AT&T can't restrict who can use their network to make phone calls based on the political views or the content of the call. Why should Google, Facebook, or Twitter? Especially when special liability exemptions were made without which they likely wouldn't even be in business.
Plus we could make them civilly and criminally liable for every bit of fraud, defamation, child porn, copyright violation, and etc. that involves their network.
Maybe they roll a D20 if you don't fill out the survey and if you roll a 1, you're banned for life (what can I say, they make up the rules for bans). Would the almighty free market really build another grocery store for that 5% of banned people? No... they would go hungry.
We don't live in a libertarian utopia where private property is not regulated. If you're a store-owner, for example, there are some things you simply cannot do or must allow.

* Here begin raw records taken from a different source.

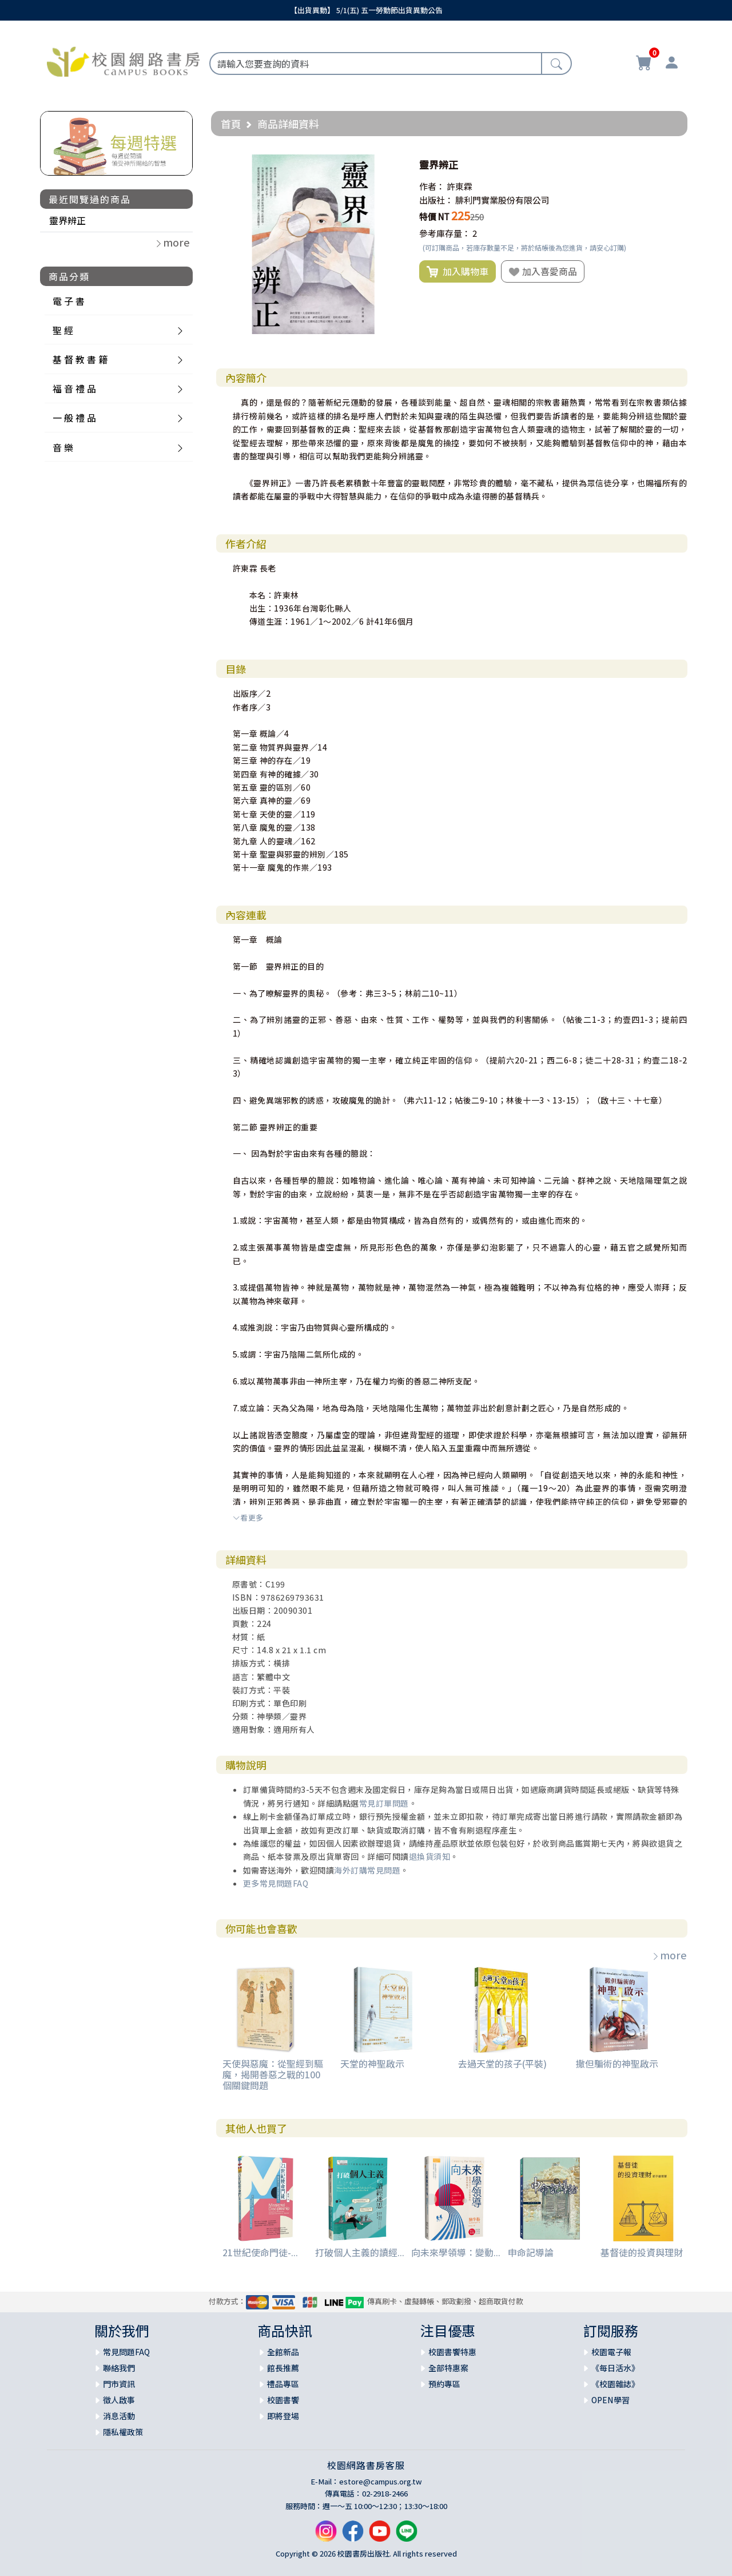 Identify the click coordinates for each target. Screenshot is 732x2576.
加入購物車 (457, 271)
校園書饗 (283, 2400)
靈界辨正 (67, 220)
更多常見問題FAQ (276, 1883)
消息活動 (119, 2416)
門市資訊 (119, 2384)
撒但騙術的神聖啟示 (617, 2063)
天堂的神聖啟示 (372, 2063)
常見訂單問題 (384, 1803)
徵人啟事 (119, 2400)
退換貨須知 (430, 1856)
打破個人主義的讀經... (359, 2252)
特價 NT (434, 217)
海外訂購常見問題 (367, 1870)
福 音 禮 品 (74, 388)
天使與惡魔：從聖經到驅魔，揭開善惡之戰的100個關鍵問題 (272, 2074)
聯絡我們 (119, 2367)
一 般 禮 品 (74, 417)
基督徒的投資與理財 (641, 2252)
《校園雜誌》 (615, 2384)
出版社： (436, 200)
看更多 (248, 1517)
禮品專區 (283, 2384)
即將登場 (283, 2416)
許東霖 (459, 186)
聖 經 (63, 330)
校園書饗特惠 (452, 2351)
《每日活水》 (615, 2367)
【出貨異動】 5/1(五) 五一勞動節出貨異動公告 (366, 10)
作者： (432, 186)
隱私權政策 (123, 2432)
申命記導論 (531, 2252)
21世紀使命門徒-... (260, 2252)
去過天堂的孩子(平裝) (502, 2063)
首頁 (231, 123)
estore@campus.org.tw (380, 2481)
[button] (393, 165)
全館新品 (283, 2351)
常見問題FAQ (126, 2351)
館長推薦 (283, 2367)
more (669, 1954)
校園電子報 (611, 2351)
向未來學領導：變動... (455, 2252)
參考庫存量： (445, 233)
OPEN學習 (610, 2400)
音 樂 (63, 447)
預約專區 (444, 2384)
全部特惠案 (448, 2367)
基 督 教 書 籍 (80, 359)
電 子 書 (69, 301)
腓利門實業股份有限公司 (502, 200) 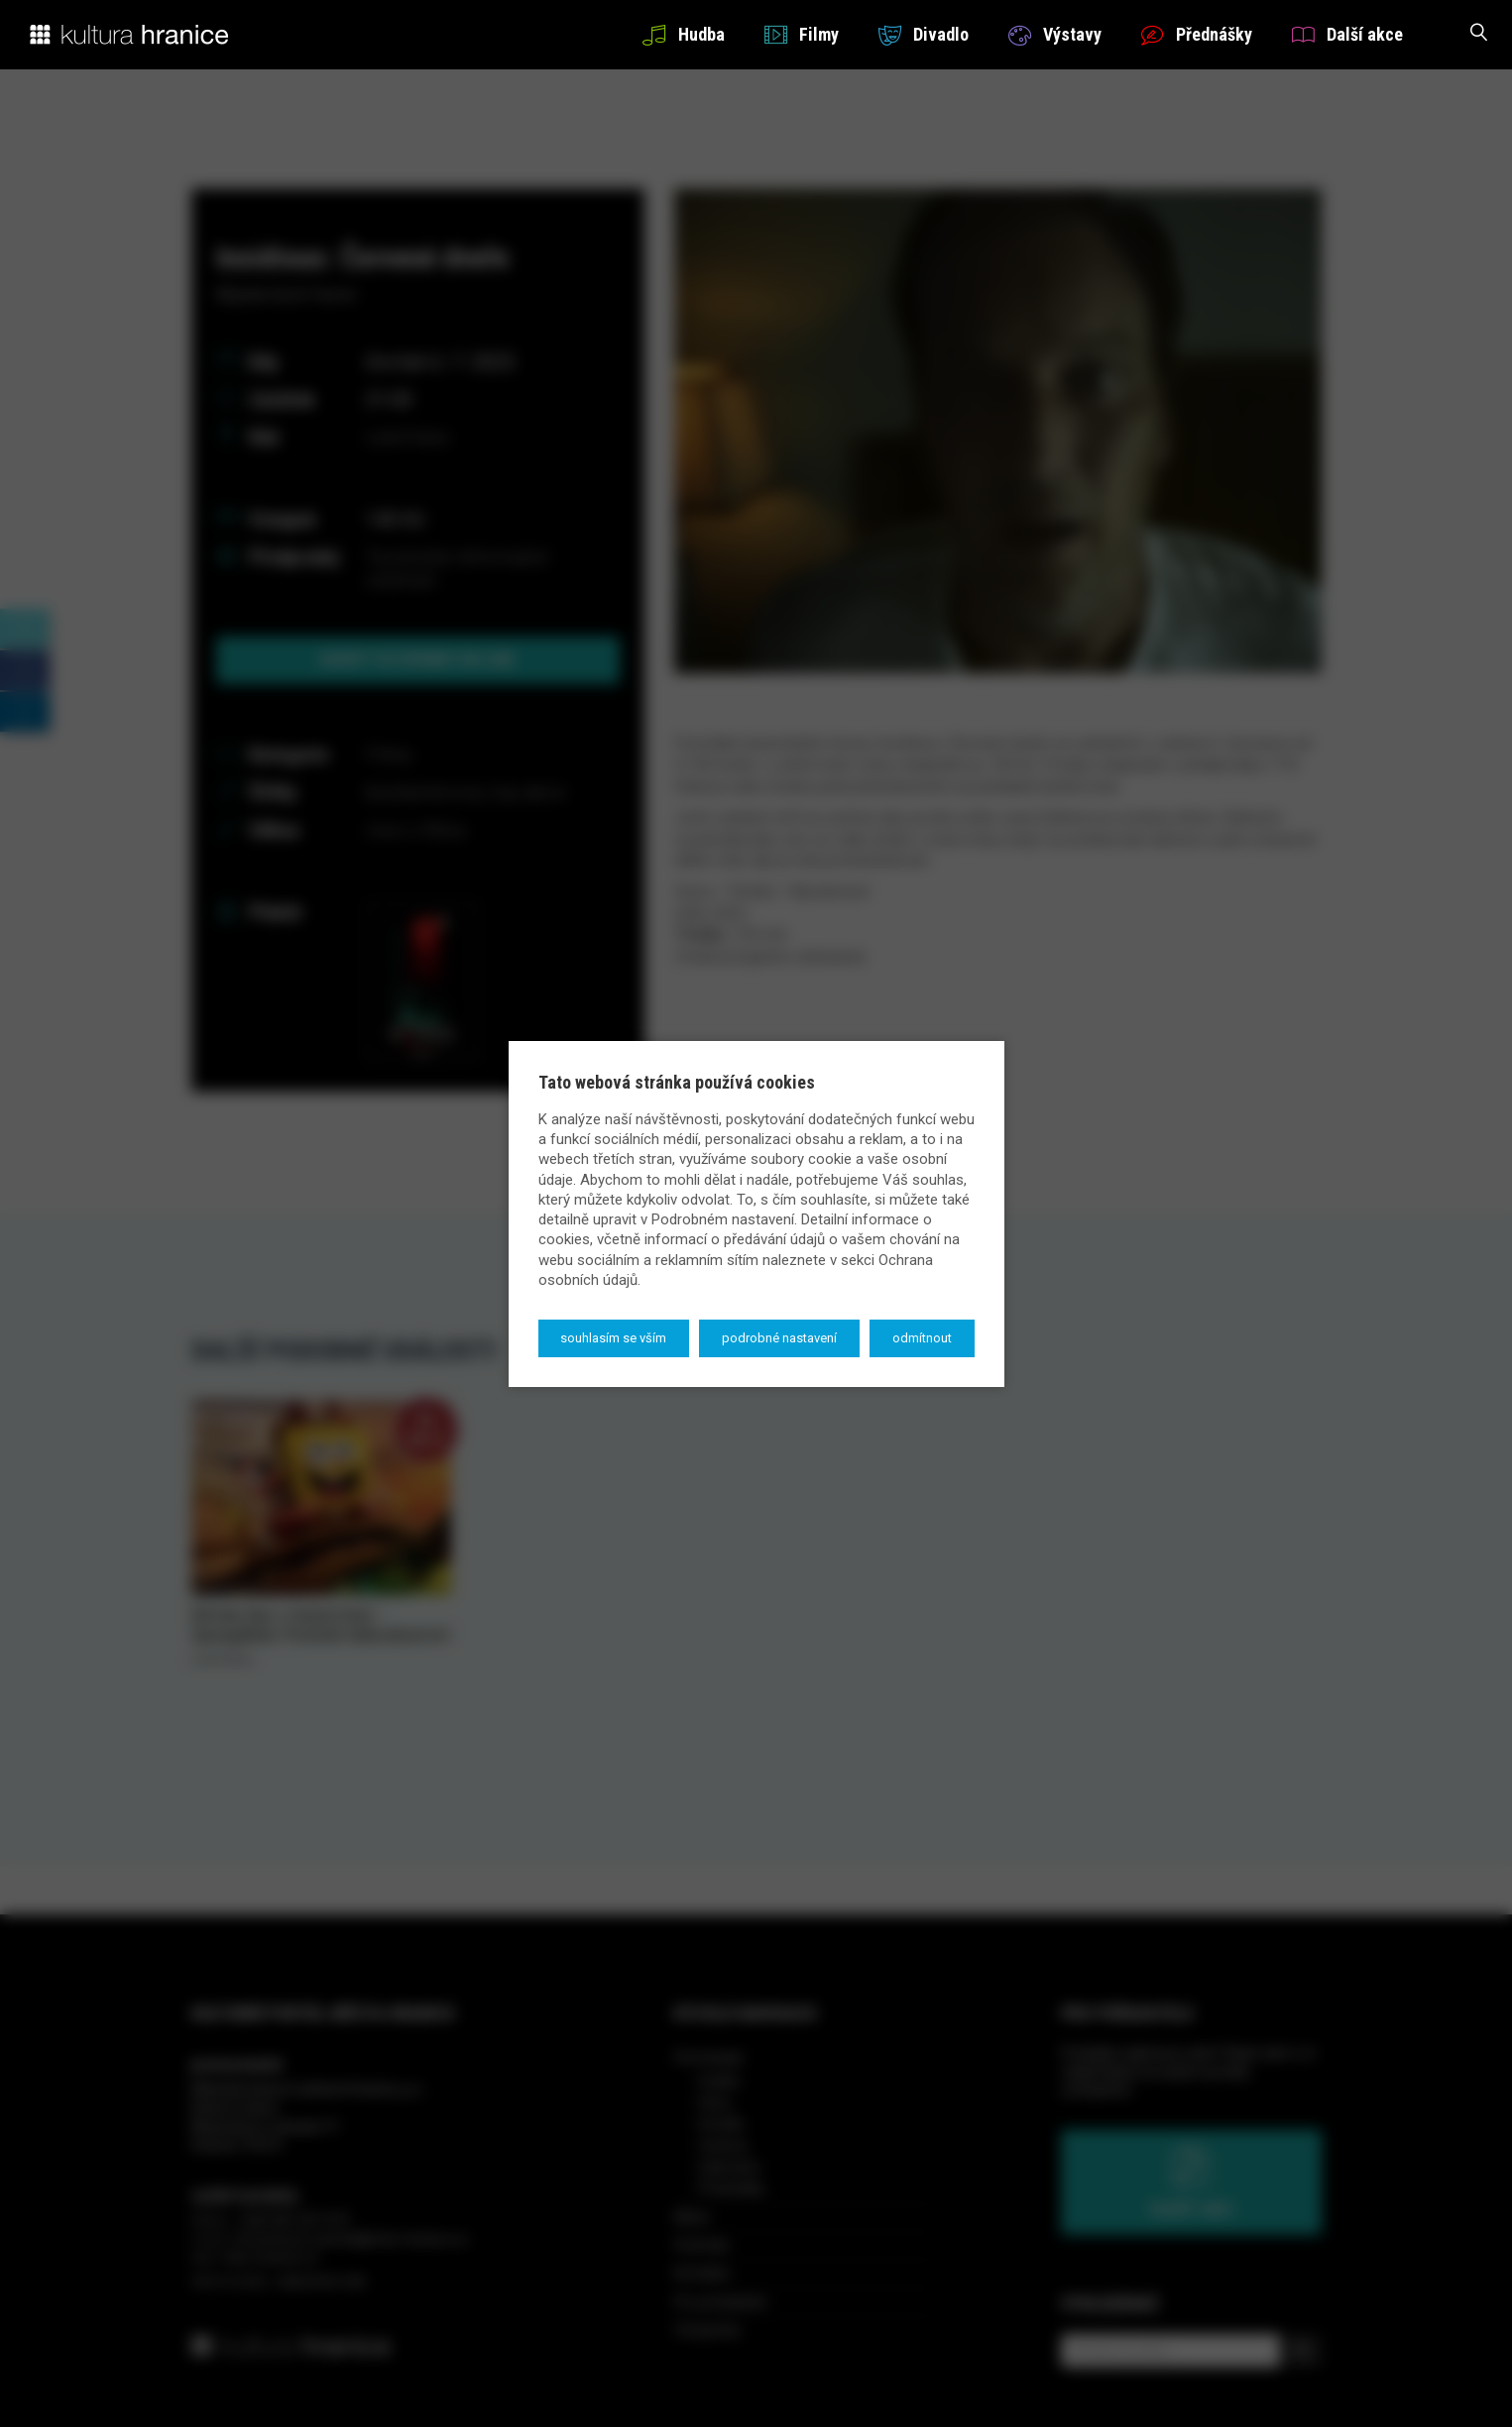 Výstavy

In California, for example, a private space, like a mall, has to allow constitutionally protected speech[1].
You can regulate platforms to allow for, say, free speech rights.
[1] https://en.wikipedia.org/wiki/Pruneyard_Shopping_Center_v._R...
"under the California Constitution, individuals may peacefully exercise their right to free speech in parts of private shopping centers regularly held open to the public, subject to reasonable regulations adopted by the shopping centers"
I made no judgment on the decision. The decision itself is periphery to my argument, namely that governments are perfectly capable regulating speech on platforms ... because they already are in many many other domains.
I know, because it happened to me, and it will happen to you, too. Eventually, you'll have a "hot take" on a topic against the hive mind of whatever media you use, and you're done.
If media companies allow public access to their services, they MUST become public spaces, and/or public services. TOS be damned.
If they want to restrict users when they sign up (just an example) "you must be liberal or conservative," fine. They are preemptively limiting their customers to certain conversations. But if they allow everyone in, you cannot mute one set of people.
If the USG were to approve a publicly-funded centralized chat program and contracted that work out to Discord, I would support/approve subjecting them to the rules people are suggesting here. But that hasn't happened and most likely will not happen.